Alpha Tests: CAPM Regression
The CAPM alpha test decomposes factor returns into two components: market exposure (β) and excess return beyond market (α). Only alpha matters: beta just tells you market risk.
A single significant result is weak evidence. Researchers have many degrees of freedom: what Gelman and Loken (2014) call the “garden of forking paths”: if you try enough specifications, one will appear significant by chance. Robustness guards against false discoveries.
Robustness checks test if results hold under alternative specifications:
Sample split: Does factor work in first half AND second half? (minimum check)
Subperiod analysis: Does alpha remain positive in each decade?
Alternative construction: Tertiles vs. quintiles, value-weighted vs. equal-weighted?
Transaction costs: Is net alpha positive after 0.2-0.5% monthly costs?
Ethical Econometrics
Don’t cherry-pick checks that passed.
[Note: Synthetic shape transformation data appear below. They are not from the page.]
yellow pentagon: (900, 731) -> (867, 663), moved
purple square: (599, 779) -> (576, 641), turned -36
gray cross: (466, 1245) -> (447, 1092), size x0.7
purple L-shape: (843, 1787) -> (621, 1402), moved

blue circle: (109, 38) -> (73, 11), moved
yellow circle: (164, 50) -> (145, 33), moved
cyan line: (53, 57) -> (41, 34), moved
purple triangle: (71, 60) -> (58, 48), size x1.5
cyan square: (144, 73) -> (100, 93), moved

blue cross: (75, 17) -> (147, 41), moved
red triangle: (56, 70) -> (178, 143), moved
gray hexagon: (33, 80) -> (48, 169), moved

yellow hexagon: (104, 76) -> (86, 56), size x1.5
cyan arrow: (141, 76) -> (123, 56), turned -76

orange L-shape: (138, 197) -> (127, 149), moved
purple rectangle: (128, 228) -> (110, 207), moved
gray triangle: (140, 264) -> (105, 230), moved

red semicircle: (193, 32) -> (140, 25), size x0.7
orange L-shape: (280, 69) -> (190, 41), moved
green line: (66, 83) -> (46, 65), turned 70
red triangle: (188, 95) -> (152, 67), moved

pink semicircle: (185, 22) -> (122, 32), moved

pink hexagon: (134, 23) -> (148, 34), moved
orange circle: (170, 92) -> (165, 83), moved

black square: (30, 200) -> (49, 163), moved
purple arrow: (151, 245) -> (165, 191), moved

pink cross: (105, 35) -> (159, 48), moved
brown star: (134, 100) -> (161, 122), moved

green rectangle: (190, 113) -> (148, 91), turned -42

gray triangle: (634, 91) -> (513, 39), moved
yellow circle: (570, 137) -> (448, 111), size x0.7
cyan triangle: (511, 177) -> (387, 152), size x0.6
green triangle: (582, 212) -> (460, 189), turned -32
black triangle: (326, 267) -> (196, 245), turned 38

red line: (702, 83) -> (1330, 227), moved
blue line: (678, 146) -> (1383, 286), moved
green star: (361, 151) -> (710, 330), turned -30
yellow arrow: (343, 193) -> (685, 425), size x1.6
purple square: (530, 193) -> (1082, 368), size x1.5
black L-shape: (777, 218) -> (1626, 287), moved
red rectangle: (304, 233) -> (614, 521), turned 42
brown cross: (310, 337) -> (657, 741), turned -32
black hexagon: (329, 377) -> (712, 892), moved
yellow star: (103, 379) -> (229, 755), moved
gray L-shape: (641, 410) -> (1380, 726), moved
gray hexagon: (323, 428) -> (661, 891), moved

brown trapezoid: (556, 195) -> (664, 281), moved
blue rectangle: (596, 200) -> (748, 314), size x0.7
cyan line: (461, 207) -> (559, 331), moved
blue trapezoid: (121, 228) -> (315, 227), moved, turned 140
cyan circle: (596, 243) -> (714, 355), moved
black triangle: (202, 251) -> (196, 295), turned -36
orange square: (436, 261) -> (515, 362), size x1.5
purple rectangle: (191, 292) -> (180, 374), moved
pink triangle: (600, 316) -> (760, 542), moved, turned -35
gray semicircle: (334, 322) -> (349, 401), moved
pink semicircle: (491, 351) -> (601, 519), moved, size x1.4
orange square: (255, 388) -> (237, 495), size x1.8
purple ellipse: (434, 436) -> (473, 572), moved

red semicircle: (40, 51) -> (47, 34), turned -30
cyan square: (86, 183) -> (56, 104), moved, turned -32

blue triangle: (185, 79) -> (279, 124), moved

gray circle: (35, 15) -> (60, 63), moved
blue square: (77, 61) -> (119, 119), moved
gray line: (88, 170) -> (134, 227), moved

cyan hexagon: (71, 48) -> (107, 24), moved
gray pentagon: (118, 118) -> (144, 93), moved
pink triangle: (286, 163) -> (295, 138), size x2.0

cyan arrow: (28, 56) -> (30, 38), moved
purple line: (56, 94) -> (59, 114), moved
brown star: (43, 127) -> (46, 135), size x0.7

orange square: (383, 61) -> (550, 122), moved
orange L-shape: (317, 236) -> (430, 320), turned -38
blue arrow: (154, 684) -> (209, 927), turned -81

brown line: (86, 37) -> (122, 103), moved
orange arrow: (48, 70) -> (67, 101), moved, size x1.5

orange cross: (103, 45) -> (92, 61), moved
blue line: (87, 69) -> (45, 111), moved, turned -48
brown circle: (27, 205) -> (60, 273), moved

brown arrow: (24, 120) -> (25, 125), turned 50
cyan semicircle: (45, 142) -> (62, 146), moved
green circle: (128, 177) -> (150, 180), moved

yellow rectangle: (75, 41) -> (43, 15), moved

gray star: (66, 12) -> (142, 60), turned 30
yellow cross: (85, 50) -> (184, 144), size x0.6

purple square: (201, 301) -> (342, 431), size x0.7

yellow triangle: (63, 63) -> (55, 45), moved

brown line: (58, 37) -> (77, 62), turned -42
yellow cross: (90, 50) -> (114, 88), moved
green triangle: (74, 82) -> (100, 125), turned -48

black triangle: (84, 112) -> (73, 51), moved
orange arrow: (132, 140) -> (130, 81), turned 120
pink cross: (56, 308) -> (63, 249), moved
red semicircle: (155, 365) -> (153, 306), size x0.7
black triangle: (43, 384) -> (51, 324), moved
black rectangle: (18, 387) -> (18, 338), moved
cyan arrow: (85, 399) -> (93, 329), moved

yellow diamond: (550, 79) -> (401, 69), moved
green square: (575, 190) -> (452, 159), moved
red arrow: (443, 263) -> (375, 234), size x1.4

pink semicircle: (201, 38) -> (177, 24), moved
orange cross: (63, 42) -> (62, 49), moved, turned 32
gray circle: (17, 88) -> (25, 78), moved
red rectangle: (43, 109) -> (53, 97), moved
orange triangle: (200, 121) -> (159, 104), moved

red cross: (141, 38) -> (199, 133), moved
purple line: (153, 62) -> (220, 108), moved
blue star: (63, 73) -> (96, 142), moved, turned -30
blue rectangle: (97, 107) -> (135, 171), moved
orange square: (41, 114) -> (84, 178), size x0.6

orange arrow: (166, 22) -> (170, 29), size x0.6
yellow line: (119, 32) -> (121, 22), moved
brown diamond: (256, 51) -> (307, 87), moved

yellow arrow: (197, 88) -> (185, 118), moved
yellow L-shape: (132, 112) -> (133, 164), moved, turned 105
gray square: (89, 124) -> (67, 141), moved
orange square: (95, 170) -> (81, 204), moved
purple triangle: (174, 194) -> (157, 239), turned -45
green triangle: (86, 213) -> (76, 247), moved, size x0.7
If factor works 2000-2010 but not 2010-2020, report both. Selective reporting is a breach of research ethics: transparent, complete disclosure is fundamental to responsible empirical practice and is rewarded in the 35% Critical Analysis component.
Part III : Selection Bias and the Replication Crisis
The Multiple Testing Problem
This is the core problem creating the replication crisis. With 5% significance threshold, testing 100 hypotheses generates ~5 false positives even if all nulls are true.
Academic research process (the problem):
Researcher tests 50 potential factors
45 don’t work (α ≈ 0, not significant)
5 appear significant (α > 0, t > 2) by chance (5% false positive rate)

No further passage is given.